## WHAT TO PRODUCE:
The reply should contain only the lines from the start of the records through the line with "ヒッターがいる場合、チームはその強みを活かすことがで", reproduced verbatim and without pictures.

## THE RECORDS:
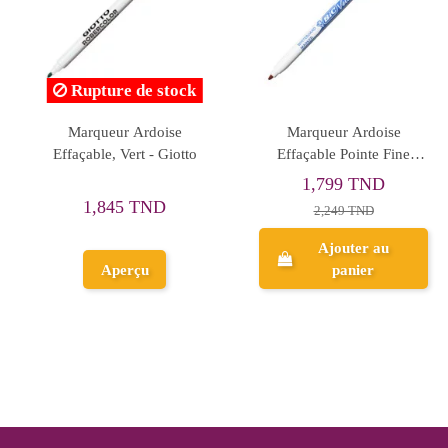
Rupture de stock
Marqueur Ardoise
Marqueur Ardoise
Effaçable, Noir - Giotto
Effaçable, Bleu - Purple
1,280 TND
1,845 TND
1,601 TND
Ajouter au
Aperçu
panier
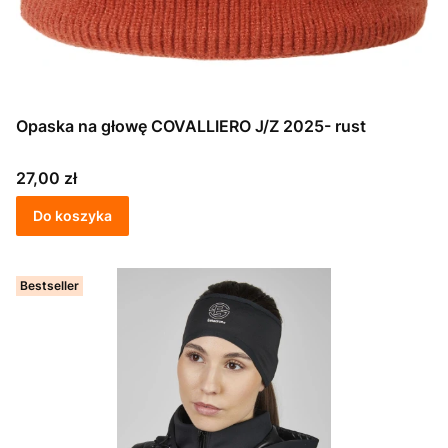
Opaska na głowę COVALLIERO J/Z 2025- rust
Cena
27,00 zł
Do koszyka
Bestseller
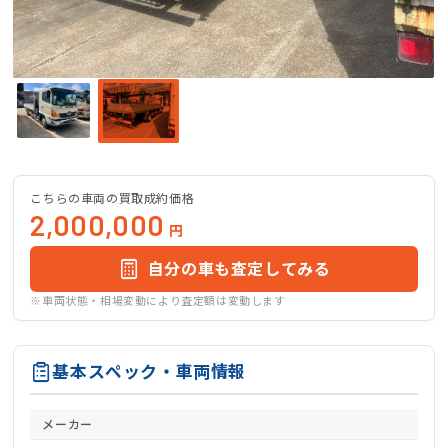
こちらの車両の買取成約価格
2,000,000
円
自分の車も査定してみる
※車両状態・相場変動により査定額は変動します
基本スペック・車両情報
メーカー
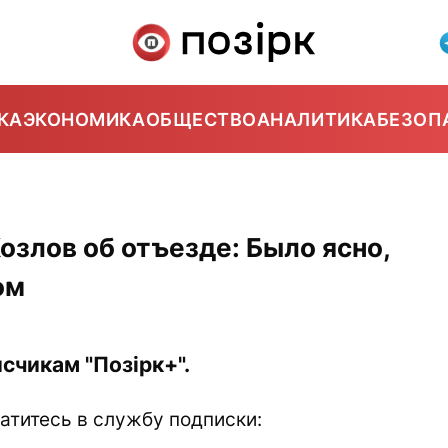
КА
ЭКОНОМИКА
ОБЩЕСТВО
АНАЛИТИКА
БЕЗОП
злов об отъезде: Было ясно,
ом
счикам "Позірк+".
атитесь в службу подписки:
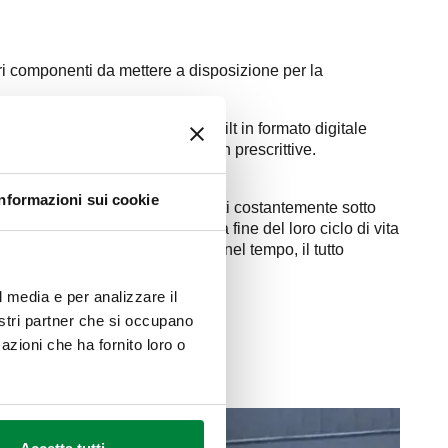
pri componenti da mettere a disposizione per la
nt avendo sotto controllo l'as-built in formato digitale
ossano nel tempo trasformarsi in prescrittive.
Informazioni sui cookie
o come il nostro, tenendone i costi costantemente sotto
do alert in concomitanza della fine del loro ciclo di vita
 base a statistiche alimentate nel tempo, il tutto
l media e per analizzare il
nostri partner che si occupano
azioni che ha fornito loro o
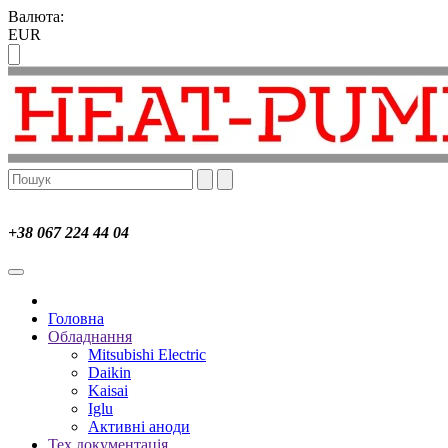
Валюта:
EUR
+38 067 224 44 04
Головна
Обладнання
Mitsubishi Electric
Daikin
Kaisai
Iglu
Активні аноди
Тех.документація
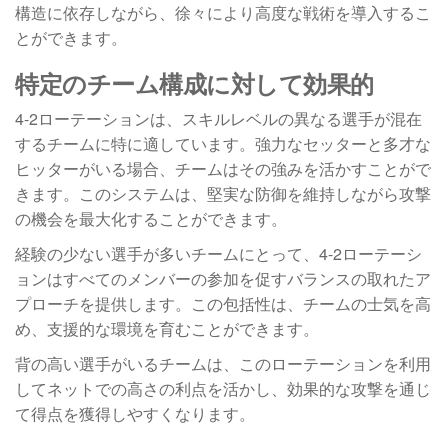
構造に依存しながら、徐々により高度な戦術を導入するこ
とができます。
特定のチーム構成に対して効果的
4-2ローテーションは、スキルレベルの異なる選手が混在
するチームに特に適しています。強力なセッターと多才な
ヒッターがいる場合、チームはその強みを活かすことがで
きます。このシステムは、堅実な防御を維持しながら攻撃
の機会を最大化することができます。
経験の少ない選手が多いチームにとって、4-2ローテーシ
ョンはすべてのメンバーの参加を促すバランスの取れたア
プローチを提供します。この包括性は、チームの士気を高
め、支援的な環境を育むことができます。
背の高い選手がいるチームは、このローテーションを利用
してネットでの高さの利点を活かし、効果的な攻撃を通じ
て得点を獲得しやすくなります。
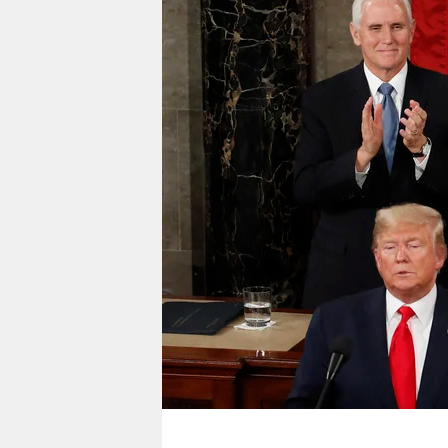
berlin
nord
wahrheit
verlag
verlag
veranstaltungen
shop
fragen & hilfe
unterstützen
abo
genossenschaft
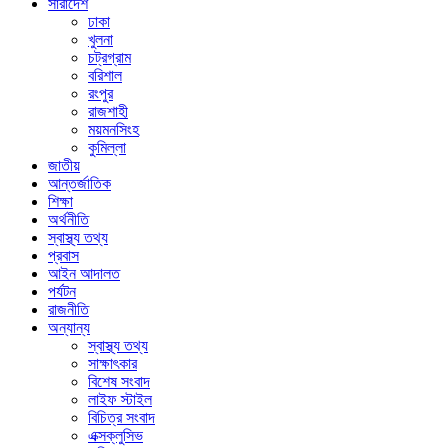
সারাদেশ
ঢাকা
খুলনা
চট্রগ্রাম
বরিশাল
রংপুর
রাজশাহী
ময়মনসিংহ
কুমিল্লা
জাতীয়
আন্তর্জাতিক
শিক্ষা
অর্থনীতি
স্বাস্থ্য তথ্য
প্রবাস
আইন আদালত
পর্যটন
রাজনীতি
অন্যান্য
স্বাস্থ্য তথ্য
সাক্ষাৎকার
বিশেষ সংবাদ
লাইফ স্টাইল
বিচিত্র সংবাদ
এক্সক্লুসিভ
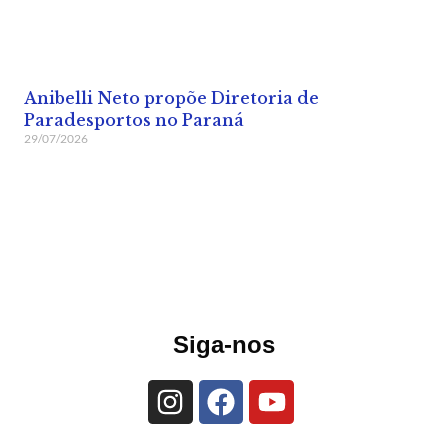
Anibelli Neto propõe Diretoria de
Paradesportos no Paraná
29/07/2026
Siga-nos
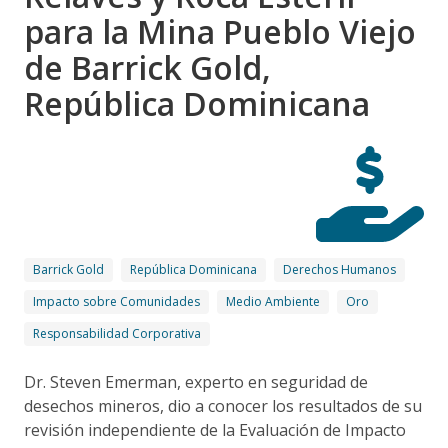
para la Mina Pueblo Viejo
de Barrick Gold,
República Dominicana
Barrick Gold
República Dominicana
Derechos Humanos
Impacto sobre Comunidades
Medio Ambiente
Oro
Responsabilidad Corporativa
Dr. Steven Emerman, experto en seguridad de
desechos mineros, dio a conocer los resultados de su
revisión independiente de la Evaluación de Impacto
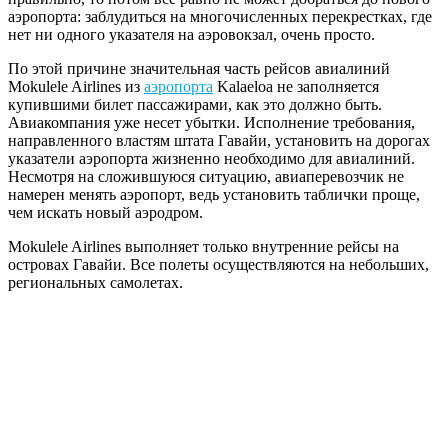
аэропорта: заблудиться на многочисленных перекрестках, где
нет ни одного указателя на аэровокзал, очень просто.
По этой причине значительная часть рейсов авиалиний
Mokulele Airlines из
аэропорта
Kalaeloa не заполняется
купившими билет пассажирами, как это должно быть.
Авиакомпания уже несет убытки. Исполнение требования,
направленного властям штата Гавайи, установить на дорогах
указатели аэропорта жизненно необходимо для авиалиний.
Несмотря на сложившуюся ситуацию, авиаперевозчик не
намерен менять аэропорт, ведь установить таблички проще,
чем искать новый аэродром.
Mokulele Airlines выполняет только внутренние рейсы на
островах Гавайи. Все полеты осуществляются на небольших,
региональных самолетах.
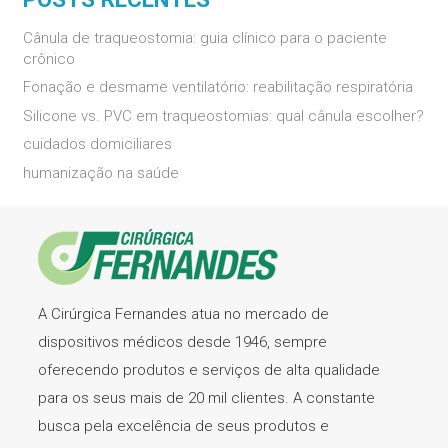
Cânula de traqueostomia: guia clínico para o paciente
crônico
Fonação e desmame ventilatório: reabilitação respiratória
Silicone vs. PVC em traqueostomias: qual cânula escolher?
cuidados domiciliares
humanização na saúde
A Cirúrgica Fernandes atua no mercado de
dispositivos médicos desde 1946, sempre
oferecendo produtos e serviços de alta qualidade
para os seus mais de 20 mil clientes. A constante
busca pela excelência de seus produtos e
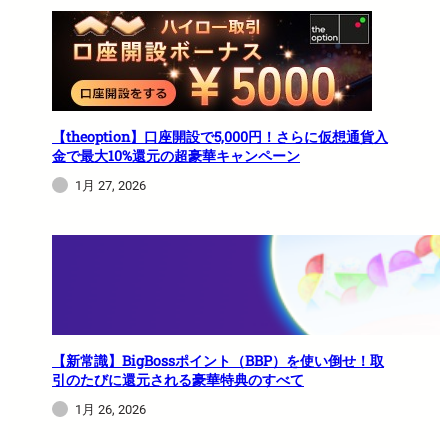
【theoption】口座開設で5,000円！さらに仮想通貨入
金で最大10%還元の超豪華キャンペーン
1月 27, 2026
【新常識】BigBossポイント（BBP）を使い倒せ！取
引のたびに還元される豪華特典のすべて
1月 26, 2026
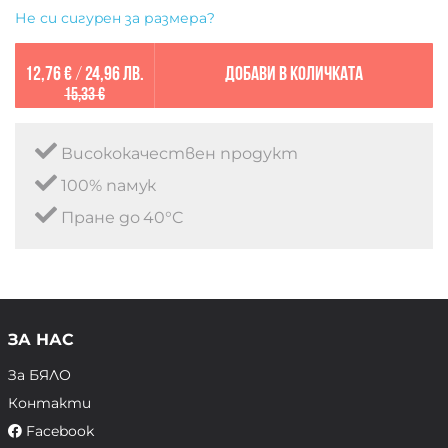
Не си сигурен за размера?
12,76 €
/
24,96 лв.
Добави в количката
15,33 €
Висококачествен продукт
100% памук
Пране до 40°C
ЗА НАС
За БЯЛО
Контакти
Facebook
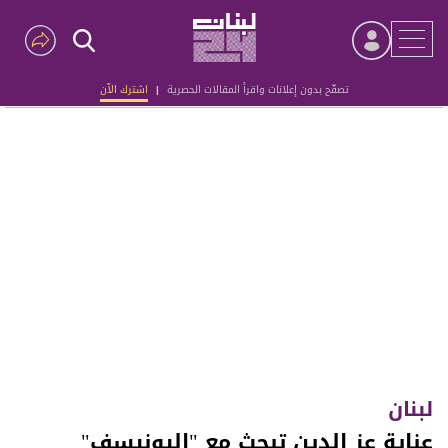
تصفّح بدون إعلانات واقرأ المقالات الحصرية
|
اشترك الآن
Advertisement
لبنان
عناية عز الدين تبحث مع "اليونيسف"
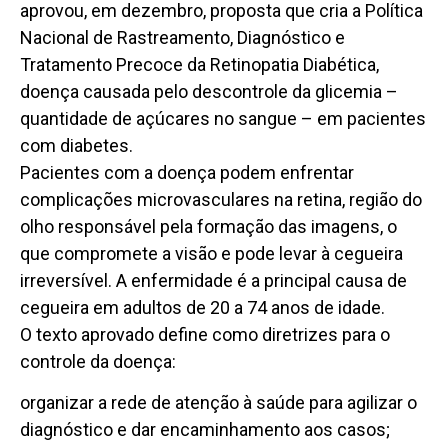
aprovou, em dezembro, proposta que cria a Política
Nacional de Rastreamento, Diagnóstico e
Tratamento Precoce da Retinopatia Diabética,
doença causada pelo descontrole da glicemia –
quantidade de açúcares no sangue – em pacientes
com diabetes.
Pacientes com a doença podem enfrentar
complicações microvasculares na retina, região do
olho responsável pela formação das imagens, o
que compromete a visão e pode levar à cegueira
irreversível. A enfermidade é a principal causa de
cegueira em adultos de 20 a 74 anos de idade.
O texto aprovado define como diretrizes para o
controle da doença:
organizar a rede de atenção à saúde para agilizar o
diagnóstico e dar encaminhamento aos casos;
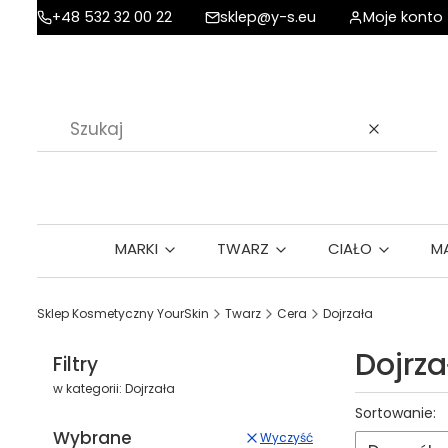
+48 532 32 00 22
sklep@y-s.eu
Moje konto
Wyczyść
MARKI
TWARZ
CIAŁO
M
Sklep Kosmetyczny YourSkin
Twarz
Cera
Dojrzała
Dojrza
Filtry
w kategorii: Dojrzała
Lista p
Sortowanie:
Wybrane
Wyczyść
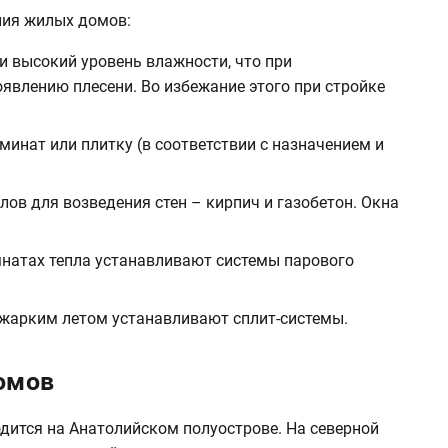
ния жилых домов:
и высокий уровень влажности, что при
явлению плесени. Во избежание этого при стройке
минат или плитку (в соответствии с назначением и
лов для возведения стен – кирпич и газобетон. Окна
мнатах тепла устанавливают системы парового
 жарким летом устанавливают сплит-системы.
омов
одится на Анатолийском полуострове. На северной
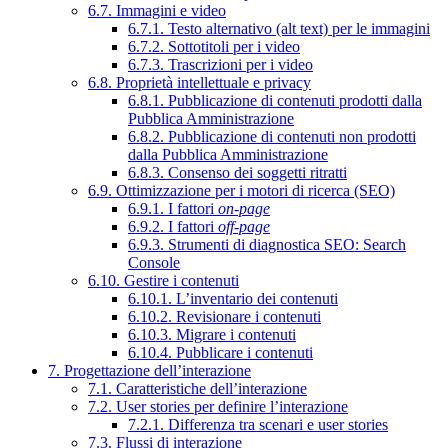
6.7. Immagini e video
6.7.1. Testo alternativo (alt text) per le immagini
6.7.2. Sottotitoli per i video
6.7.3. Trascrizioni per i video
6.8. Proprietà intellettuale e privacy
6.8.1. Pubblicazione di contenuti prodotti dalla
Pubblica Amministrazione
6.8.2. Pubblicazione di contenuti non prodotti
dalla Pubblica Amministrazione
6.8.3. Consenso dei soggetti ritratti
6.9. Ottimizzazione per i motori di ricerca (SEO)
6.9.1. I fattori
on-page
6.9.2. I fattori
off-page
6.9.3. Strumenti di diagnostica SEO: Search
Console
6.10. Gestire i contenuti
6.10.1. L’inventario dei contenuti
6.10.2. Revisionare i contenuti
6.10.3. Migrare i contenuti
6.10.4. Pubblicare i contenuti
7. Progettazione dell’interazione
7.1. Caratteristiche dell’interazione
7.2. User stories per definire l’interazione
7.2.1. Differenza tra scenari e user stories
7.3. Flussi di interazione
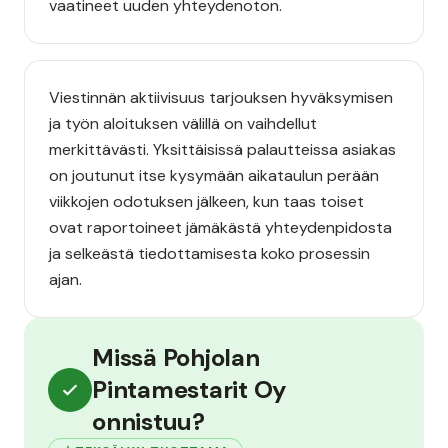
vaatineet uuden yhteydenoton.
Viestinnän aktiivisuus tarjouksen hyväksymisen
ja työn aloituksen välillä on vaihdellut
merkittävästi. Yksittäisissä palautteissa asiakas
on joutunut itse kysymään aikataulun perään
viikkojen odotuksen jälkeen, kun taas toiset
ovat raportoineet jämäkästä yhteydenpidosta
ja selkeästä tiedottamisesta koko prosessin
ajan.
Missä Pohjolan
Pintamestarit Oy
onnistuu?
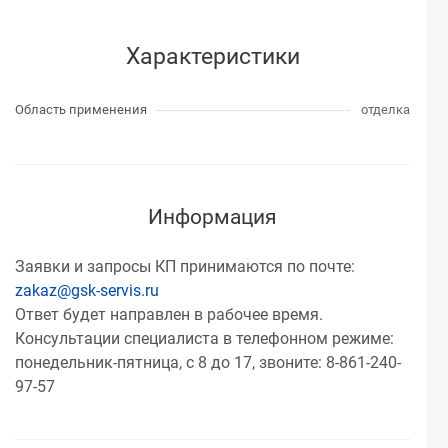
Характеристики
Область применения
отделка
Информация
Заявки и запросы КП принимаются по почте:
zakaz@gsk-servis.ru
Ответ будет направлен в рабочее время.
Консультации специалиста в телефонном режиме:
понедельник-пятница, с 8 до 17, звоните: 8-861-240-
97-57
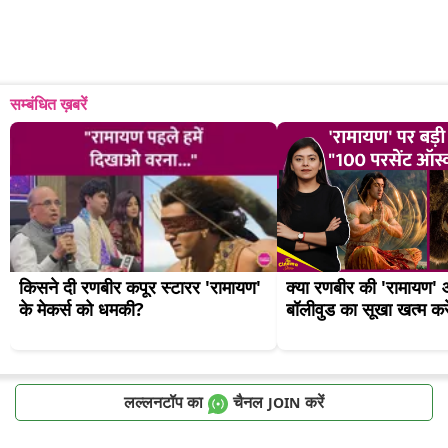
सम्बंधित ख़बरें
किसने दी रणबीर कपूर स्टारर 'रामायण' 
क्या रणबीर की 'रामायण' ऑ
के मेकर्स को धमकी?
बॉलीवुड का सूखा खत्म कर
लल्लनटॉप का
चैनल
करें
JOIN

## FINISHED EXERCISE:
Rupture de stock
Marqueur Ardoise
Marqueur Ardoise
Effaçable, Noir - Giotto
Effaçable, Bleu - Purple
1,280 TND
1,845 TND
1,601 TND
Ajouter au
Aperçu
panier
Opaska na głowę COVALLIERO J/Z 2025- rust
Cena
27,00 zł
Do koszyka
Bestseller
こちらの車両の買取成約価格
2,000,000
円
自分の車も査定してみる
※車両状態・相場変動により査定額は変動します
基本スペック・車両情報
メーカー
КА
ЭКОНОМИКА
ОБЩЕСТВО
АНАЛИТИКА
БЕЗОП
злов об отъезде: Было ясно,
ом
счикам "Позірк+".
атитесь в службу подписки:
pri componenti da mettere a disposizione per la
nt avendo sotto controllo l'as-built in formato digitale
ossano nel tempo trasformarsi in prescrittive.
Informazioni sui cookie
o come il nostro, tenendone i costi costantemente sotto
do alert in concomitanza della fine del loro ciclo di vita
 base a statistiche alimentate nel tempo, il tutto
l media e per analizzare il
nostri partner che si occupano
azioni che ha fornito loro o
Валюта:
EUR
+38 067 224 44 04
Головна
Обладнання
Mitsubishi Electric
Daikin
Kaisai
Iglu
Активні аноди
Тех.документація
構造に依存しながら、徐々により高度な戦術を導入するこ
とができます。
特定のチーム構成に対して効果的
4-2ローテーションは、スキルレベルの異なる選手が混在
するチームに特に適しています。強力なセッターと多才な
ヒッターがいる場合、チームはその強みを活かすことがで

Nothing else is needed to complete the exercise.